It's neat to see not just Inform games in the comp. This is an effort from BadDog, who is new on the scene. It's set in Grittyville (Aw, man! Now I should've totally written my introcomp game last year. It was called Grubbyville. I may or may not have to change it now. You snooze, you loose) and advertises itself as a sort of noir adventure.
Unfortunately, it plays a bit like an introductory effort: a sprawling map, lots of unimplemented stuff in the room description, not enough synonyms, and even a place where I got caught because my usual plow-through methods don't work (TADS lets you X ALL, SEARCH ALL and L UNDER ALL.) The rejection methods are a bit weak, with "ATTACK RAMON" giving "You don't know how to do that." This isn't a creative fault of itself, but it does force the player to be familiar with text adventure tropes. And if they are, they'll probably be familiar enough with other things that the game never gives any surprise. The thing is--a synonym doesn't make a game by itself, but you miss a few, and the player has trouble.
And while there are no obvious howlers, it's a bit too predictable. I sort of figured everyone was in on it, and the people there to help me felt paper thin. Marla and Ella are...just names. The score is based on killing people, including one insane person. And what's worse, you never do see your status. There are plenty of foods to eat to replenish your health, but you don't have a health bar anywhere (you need to type SCORE, which gives your enemies a free attack, as does X ENEMY to get their hit points,) and when you grab the police chief's burger during that big fight and the game comments it tastes good, it's the wrong sort of stoicness.
But I think this game has decent organization. It's better than the IFComp 2014 TADS game Slasher Swamp, which sort of checked off on the various elements of a swamp/horror movie and gave you a lot of locations without going into detail. Mean Streets is more orderly and constrained, without anything disbelievable, or painful mapping where going east twice leads you back where you were. It's just--when I was told I couldn't go somewhere, I figured, oh, I need to figure why person X is in on it. Hm, who else is? There was some fiddly stuff with ENTER GREEN disambiguating to the green key or green door? And not having directions to enter the door. And the formula of finding an X KEY in a drawer, using it to unlock an X, and moving on.
The game feels free of basic bugs. But it doesn't really have a pulse, and it only feels noir because it told me so.

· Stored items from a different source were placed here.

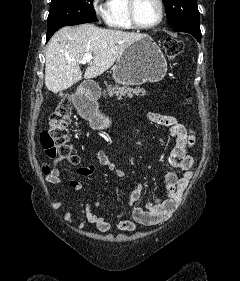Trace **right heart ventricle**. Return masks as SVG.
<instances>
[{"mask_svg": "<svg viewBox=\"0 0 240 281\" xmlns=\"http://www.w3.org/2000/svg\"><path fill=\"white\" fill-rule=\"evenodd\" d=\"M106 24L118 30H131L128 16V0H107Z\"/></svg>", "mask_w": 240, "mask_h": 281, "instance_id": "obj_1", "label": "right heart ventricle"}]
</instances>
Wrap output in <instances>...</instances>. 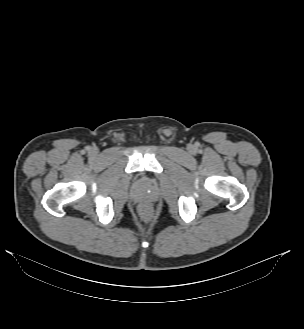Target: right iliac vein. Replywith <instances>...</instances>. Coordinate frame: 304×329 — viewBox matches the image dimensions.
Wrapping results in <instances>:
<instances>
[{
	"label": "right iliac vein",
	"instance_id": "63e3f726",
	"mask_svg": "<svg viewBox=\"0 0 304 329\" xmlns=\"http://www.w3.org/2000/svg\"><path fill=\"white\" fill-rule=\"evenodd\" d=\"M98 154V149L97 148H92L91 150H90V155L91 156H96Z\"/></svg>",
	"mask_w": 304,
	"mask_h": 329
}]
</instances>
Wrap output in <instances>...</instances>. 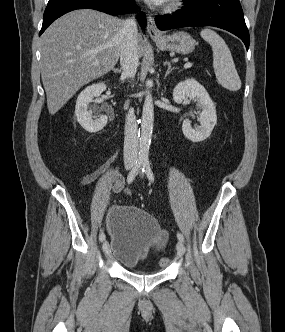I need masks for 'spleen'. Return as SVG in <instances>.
I'll return each instance as SVG.
<instances>
[{"instance_id":"spleen-1","label":"spleen","mask_w":285,"mask_h":332,"mask_svg":"<svg viewBox=\"0 0 285 332\" xmlns=\"http://www.w3.org/2000/svg\"><path fill=\"white\" fill-rule=\"evenodd\" d=\"M200 35L212 47L213 68L218 83L230 91L239 90L241 80L225 41L215 31L207 28L203 29Z\"/></svg>"}]
</instances>
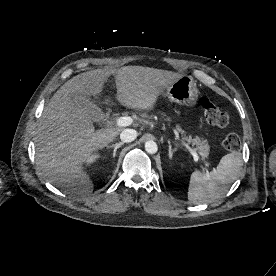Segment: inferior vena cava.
<instances>
[{"instance_id":"obj_1","label":"inferior vena cava","mask_w":276,"mask_h":276,"mask_svg":"<svg viewBox=\"0 0 276 276\" xmlns=\"http://www.w3.org/2000/svg\"><path fill=\"white\" fill-rule=\"evenodd\" d=\"M137 131L134 129H124L120 133V139L122 142L129 143L136 139Z\"/></svg>"}]
</instances>
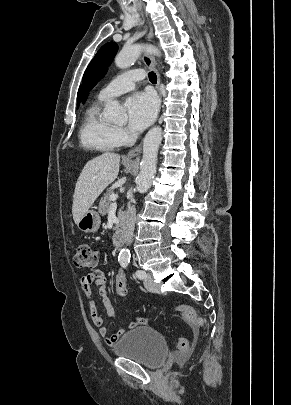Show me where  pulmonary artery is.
I'll list each match as a JSON object with an SVG mask.
<instances>
[{"instance_id": "obj_1", "label": "pulmonary artery", "mask_w": 291, "mask_h": 405, "mask_svg": "<svg viewBox=\"0 0 291 405\" xmlns=\"http://www.w3.org/2000/svg\"><path fill=\"white\" fill-rule=\"evenodd\" d=\"M143 78L144 74L141 70L124 72L103 87L98 94V98L101 100H108L126 93L134 89L136 82L142 80Z\"/></svg>"}]
</instances>
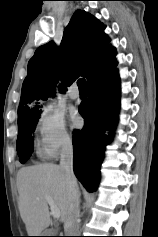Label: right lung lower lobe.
Here are the masks:
<instances>
[{
	"label": "right lung lower lobe",
	"mask_w": 158,
	"mask_h": 237,
	"mask_svg": "<svg viewBox=\"0 0 158 237\" xmlns=\"http://www.w3.org/2000/svg\"><path fill=\"white\" fill-rule=\"evenodd\" d=\"M87 92V99L79 106L84 127L73 133V167L79 181L92 192L98 184L104 147L110 140L104 131H113L117 123L120 94L118 70L114 67L92 79L87 83Z\"/></svg>",
	"instance_id": "1"
}]
</instances>
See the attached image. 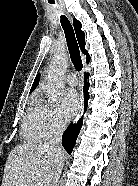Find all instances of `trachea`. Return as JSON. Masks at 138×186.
<instances>
[{"instance_id":"3493384b","label":"trachea","mask_w":138,"mask_h":186,"mask_svg":"<svg viewBox=\"0 0 138 186\" xmlns=\"http://www.w3.org/2000/svg\"><path fill=\"white\" fill-rule=\"evenodd\" d=\"M49 3L54 4V2L49 1ZM61 26L64 30L66 42L68 46V50L70 53L71 61L77 71H81L82 69V60L80 56L79 46L75 37V33L70 21L66 16L61 15L60 17Z\"/></svg>"}]
</instances>
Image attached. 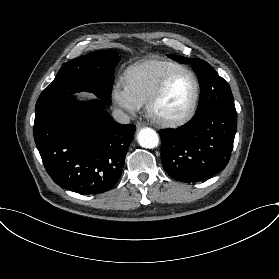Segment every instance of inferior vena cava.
<instances>
[{
	"label": "inferior vena cava",
	"instance_id": "inferior-vena-cava-1",
	"mask_svg": "<svg viewBox=\"0 0 279 279\" xmlns=\"http://www.w3.org/2000/svg\"><path fill=\"white\" fill-rule=\"evenodd\" d=\"M112 117L114 120L121 124H129L130 117L121 109H114L112 112Z\"/></svg>",
	"mask_w": 279,
	"mask_h": 279
}]
</instances>
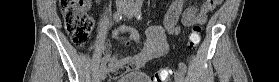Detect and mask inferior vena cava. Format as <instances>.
I'll return each mask as SVG.
<instances>
[{"instance_id":"inferior-vena-cava-1","label":"inferior vena cava","mask_w":279,"mask_h":82,"mask_svg":"<svg viewBox=\"0 0 279 82\" xmlns=\"http://www.w3.org/2000/svg\"><path fill=\"white\" fill-rule=\"evenodd\" d=\"M125 6L127 7L128 11L132 10V6H133V1L132 0H123Z\"/></svg>"}]
</instances>
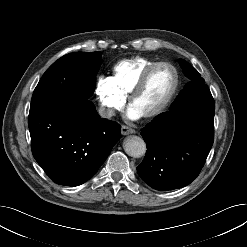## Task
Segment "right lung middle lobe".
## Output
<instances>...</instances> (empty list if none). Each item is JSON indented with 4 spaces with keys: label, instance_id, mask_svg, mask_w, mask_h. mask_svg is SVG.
Instances as JSON below:
<instances>
[{
    "label": "right lung middle lobe",
    "instance_id": "1",
    "mask_svg": "<svg viewBox=\"0 0 247 247\" xmlns=\"http://www.w3.org/2000/svg\"><path fill=\"white\" fill-rule=\"evenodd\" d=\"M100 64L101 52H75L61 57L43 74L34 90L30 110L52 99L69 104L88 100Z\"/></svg>",
    "mask_w": 247,
    "mask_h": 247
}]
</instances>
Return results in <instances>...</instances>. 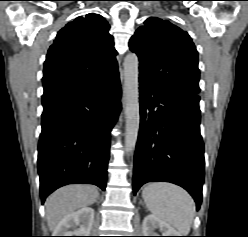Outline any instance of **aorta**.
<instances>
[{
	"label": "aorta",
	"instance_id": "aorta-1",
	"mask_svg": "<svg viewBox=\"0 0 248 237\" xmlns=\"http://www.w3.org/2000/svg\"><path fill=\"white\" fill-rule=\"evenodd\" d=\"M124 100H125V151L135 148L139 125V60L129 53L124 60Z\"/></svg>",
	"mask_w": 248,
	"mask_h": 237
}]
</instances>
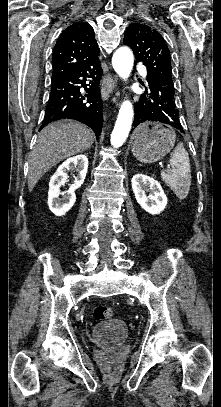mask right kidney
Masks as SVG:
<instances>
[{"label": "right kidney", "instance_id": "obj_1", "mask_svg": "<svg viewBox=\"0 0 221 407\" xmlns=\"http://www.w3.org/2000/svg\"><path fill=\"white\" fill-rule=\"evenodd\" d=\"M87 169L88 158L86 155H76L63 162L51 177L48 191V206L56 216L65 215L74 205L76 201L74 191L83 184ZM70 170L77 171L78 176L75 177V181L70 185L69 190L66 191L64 195V193L60 191V188L67 182L68 172ZM60 195H63V197L59 198Z\"/></svg>", "mask_w": 221, "mask_h": 407}]
</instances>
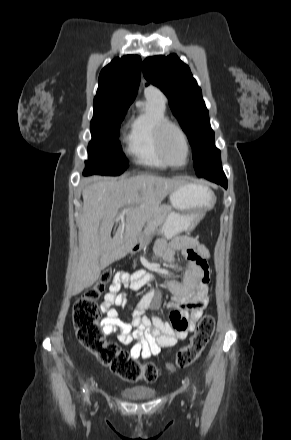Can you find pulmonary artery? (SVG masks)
Wrapping results in <instances>:
<instances>
[{
    "mask_svg": "<svg viewBox=\"0 0 291 440\" xmlns=\"http://www.w3.org/2000/svg\"><path fill=\"white\" fill-rule=\"evenodd\" d=\"M145 93L154 94L157 97H159L162 101H166V97H165L164 93L162 91H160L159 89H157V88L147 87L145 89Z\"/></svg>",
    "mask_w": 291,
    "mask_h": 440,
    "instance_id": "obj_1",
    "label": "pulmonary artery"
}]
</instances>
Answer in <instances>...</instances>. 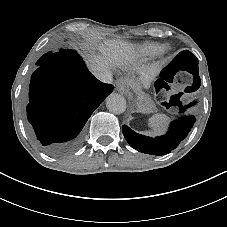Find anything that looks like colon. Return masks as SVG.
<instances>
[{
	"instance_id": "5ec220e1",
	"label": "colon",
	"mask_w": 227,
	"mask_h": 227,
	"mask_svg": "<svg viewBox=\"0 0 227 227\" xmlns=\"http://www.w3.org/2000/svg\"><path fill=\"white\" fill-rule=\"evenodd\" d=\"M197 78V59L192 53L184 51L162 70L156 90L160 97L174 89L191 92L197 87ZM180 94L171 95V99H178Z\"/></svg>"
}]
</instances>
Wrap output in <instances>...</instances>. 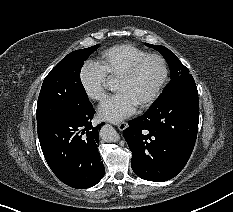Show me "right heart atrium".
Returning <instances> with one entry per match:
<instances>
[{"label":"right heart atrium","mask_w":233,"mask_h":212,"mask_svg":"<svg viewBox=\"0 0 233 212\" xmlns=\"http://www.w3.org/2000/svg\"><path fill=\"white\" fill-rule=\"evenodd\" d=\"M79 81L89 99L101 101L105 98L107 77L96 63L86 62L81 67Z\"/></svg>","instance_id":"d8ad5b80"}]
</instances>
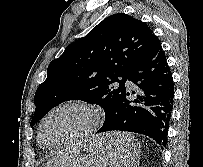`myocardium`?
Here are the masks:
<instances>
[{
  "instance_id": "myocardium-1",
  "label": "myocardium",
  "mask_w": 203,
  "mask_h": 167,
  "mask_svg": "<svg viewBox=\"0 0 203 167\" xmlns=\"http://www.w3.org/2000/svg\"><path fill=\"white\" fill-rule=\"evenodd\" d=\"M66 108H77V109H81V110H84L85 112H87L91 118L89 125L84 130H82L81 132L77 133L76 135H74L73 137H71L69 139H66L57 144L47 145L43 140V128H44L45 123L55 113H57L63 109H66ZM100 125H101V114L94 106H92L91 104H89L87 102H83V101H67V102L61 103V104L55 106L54 108H52L41 119V121L39 123V127H38V138H39L40 144L45 147H49V148L63 147V146L81 141L83 139H86L87 137L94 134L98 130Z\"/></svg>"
}]
</instances>
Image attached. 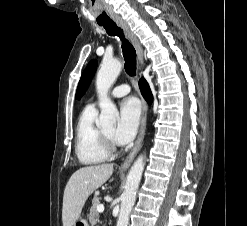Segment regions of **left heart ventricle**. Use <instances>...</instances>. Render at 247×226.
I'll return each instance as SVG.
<instances>
[{
  "instance_id": "left-heart-ventricle-1",
  "label": "left heart ventricle",
  "mask_w": 247,
  "mask_h": 226,
  "mask_svg": "<svg viewBox=\"0 0 247 226\" xmlns=\"http://www.w3.org/2000/svg\"><path fill=\"white\" fill-rule=\"evenodd\" d=\"M103 132H104L107 136H109V137L112 138V136H113V129H112V128H110V129H105Z\"/></svg>"
}]
</instances>
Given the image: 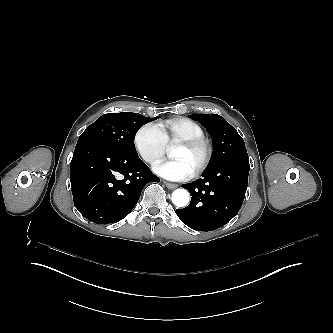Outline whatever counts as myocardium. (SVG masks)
<instances>
[{
	"label": "myocardium",
	"mask_w": 333,
	"mask_h": 333,
	"mask_svg": "<svg viewBox=\"0 0 333 333\" xmlns=\"http://www.w3.org/2000/svg\"><path fill=\"white\" fill-rule=\"evenodd\" d=\"M182 145L191 151L199 153L200 158L194 170V175H200L207 168L212 158L213 148L210 142L205 138H196L185 140Z\"/></svg>",
	"instance_id": "f54148a6"
}]
</instances>
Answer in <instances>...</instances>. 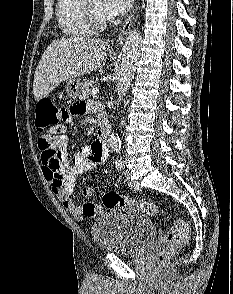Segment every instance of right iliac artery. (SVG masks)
<instances>
[{"label": "right iliac artery", "mask_w": 233, "mask_h": 294, "mask_svg": "<svg viewBox=\"0 0 233 294\" xmlns=\"http://www.w3.org/2000/svg\"><path fill=\"white\" fill-rule=\"evenodd\" d=\"M115 166H116V169L118 170V171H121L123 168H124V164H123V162H116L115 163Z\"/></svg>", "instance_id": "obj_1"}]
</instances>
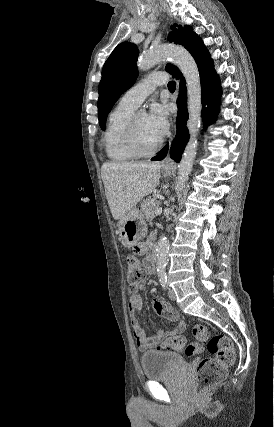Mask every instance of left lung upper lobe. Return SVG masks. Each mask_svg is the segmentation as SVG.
Segmentation results:
<instances>
[{
    "label": "left lung upper lobe",
    "instance_id": "left-lung-upper-lobe-1",
    "mask_svg": "<svg viewBox=\"0 0 274 427\" xmlns=\"http://www.w3.org/2000/svg\"><path fill=\"white\" fill-rule=\"evenodd\" d=\"M171 28L173 32L168 36V40L183 45L189 52L201 41L190 26L174 24ZM138 53L135 44L123 42L113 50L103 66L98 99L99 125L102 130H105L106 117L117 99L137 79ZM166 70L172 75L178 72L177 67L171 64L166 66Z\"/></svg>",
    "mask_w": 274,
    "mask_h": 427
}]
</instances>
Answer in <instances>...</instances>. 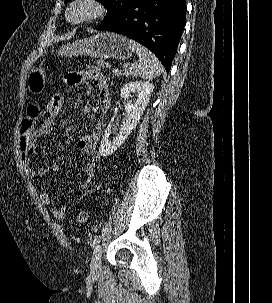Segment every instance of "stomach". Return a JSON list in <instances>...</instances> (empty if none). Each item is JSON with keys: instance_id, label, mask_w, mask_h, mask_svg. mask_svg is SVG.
Here are the masks:
<instances>
[{"instance_id": "obj_1", "label": "stomach", "mask_w": 272, "mask_h": 303, "mask_svg": "<svg viewBox=\"0 0 272 303\" xmlns=\"http://www.w3.org/2000/svg\"><path fill=\"white\" fill-rule=\"evenodd\" d=\"M133 47L129 40L114 33H100L94 36L77 40L73 43L62 45L57 56L72 57L86 55L99 59H120L127 60L133 54ZM28 90L33 94H40L46 87L45 68H34L27 78Z\"/></svg>"}]
</instances>
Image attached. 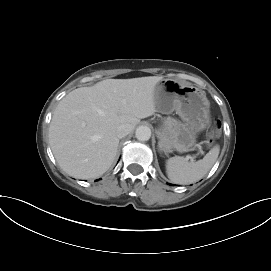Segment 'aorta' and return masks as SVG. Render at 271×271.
I'll return each mask as SVG.
<instances>
[{"label":"aorta","mask_w":271,"mask_h":271,"mask_svg":"<svg viewBox=\"0 0 271 271\" xmlns=\"http://www.w3.org/2000/svg\"><path fill=\"white\" fill-rule=\"evenodd\" d=\"M135 136L139 141H148L151 137V129L148 126H139Z\"/></svg>","instance_id":"obj_1"}]
</instances>
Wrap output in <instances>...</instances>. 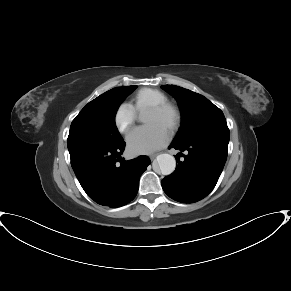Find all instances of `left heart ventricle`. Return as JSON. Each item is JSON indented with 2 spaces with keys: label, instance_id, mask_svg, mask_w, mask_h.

It's a bit paint-by-numbers, which is nothing to be ashamed of, and I hope I'm not being too harsh. I'd like to be able to ask Ella about more, or Marla, or even Samson. It's too tidy how he commits suicide. We don't have enough of Dirk's back story. So I wound up checking off on what to do instead of wondering what Dirk does next.
We need these sorts of efforts to learn on. This may be particularly harsh. I'd like to see a lot more attention to detail
in a remake. From IFDB, it seems the author has already made progress,
and that's good. The author has contacted me, and I think they'll be trying a bit more, later. I look forward to them making a post-comp release. I think one big thing about that first release is that you don't realize what can or should be done, but if you'd known... and ParserComp seems to allow you to fix this in a less competitive environment than IFComp.